The ground shifted beneath of the feet of top tier Washington lobbyists with last month’s passage of the Foreign Lobbying Reform Act, introduced by Rep. Frank Wolf (R-Virginia).   If Wolf’s legislation goes on to be approved by the Senate, that rumble could well become a seismic event.  The legislation, inserted into the 2013 Financial Services Bill, would ban upper echelon political figures, including ex-Presidents and former members of Congress, from lobbying for ten years on behalf of governments identified by the State Department as politically or religiously repressive.  The bill also limits, for the same ten year period, the potential lobbying activities of other prominent retired officials, including ambassadors, generals, admirals, and CIA operatives.

These leaders-turned-lobbyists won’t take much of a trimming if countries like Eritrea and Uzbekistan are cut out of their portfolios by Wolf’s legislation.   That said, the anguish will be audible if major players like China, Saudi Arabia and Burma, all of which are cited as countries of “particular concern” by the State Department, remain on Wolf’s black list.  While hard numbers are impossible to fix, some have estimated that Saudi Arabia has pumped roughly 100 million advocacy dollars into Washington since 2000.  That isn’t all.  As currently written, Wolf’s bill extends the ten year ban to state-owned companies too, scores of which have high profiles in Washington.  For retired public officials with foreign policy resumes, Wolf’s ban would mean a serious check on their ability to parlay big wheel government work into private sector paydays.

In interviews Rep.

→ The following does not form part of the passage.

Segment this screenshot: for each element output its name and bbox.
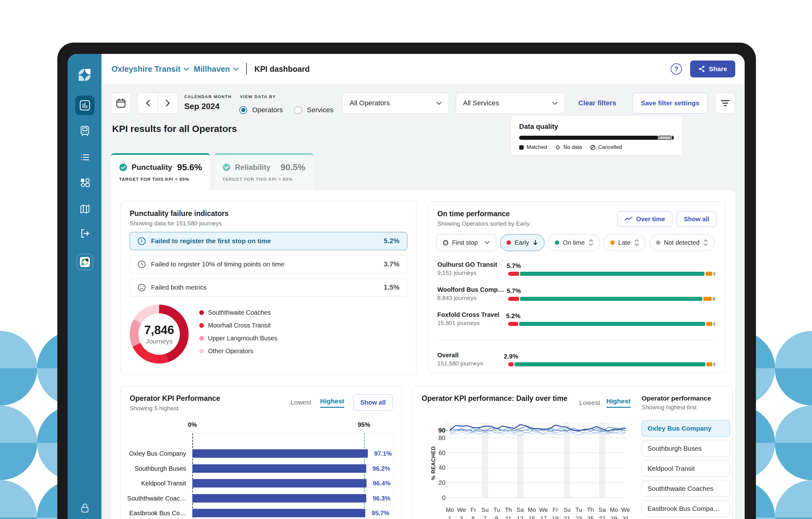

Wolf has identified religious persecution as the prime mover of his conscience on this legislation.  This emphasis distinguishes Wolf’s effort from earlier measures proposed to raise a wall between K Street and politically unsavory countries, the bulk of which have focused on broad human rights abuses and were generated by liberals.  In recent years the persecution of Christian worshippers and activists in the Middle East and Asia has become a topic of passionate concern among American evangelicals and their D.C. advocates.   By focusing on religious repression, and more particularly the suffering of Christians in countries like China, Wolf has framed the issue from the right.  If liberal human rights watchers and conservative religious freedom advocates can unite behind Wolf’s bill as it travels out of House, the prospect for passage of some version of the legislation is above the mean.

There would be real fallout if this came to pass, hitting some major D.C. lobbying shops.  But lobbyists should be consoled by the fact it could have been a lot worse.  Which foreign countries were on the no-lobby list when Wolf first introduced his legislation?  Everyone of them but the USA.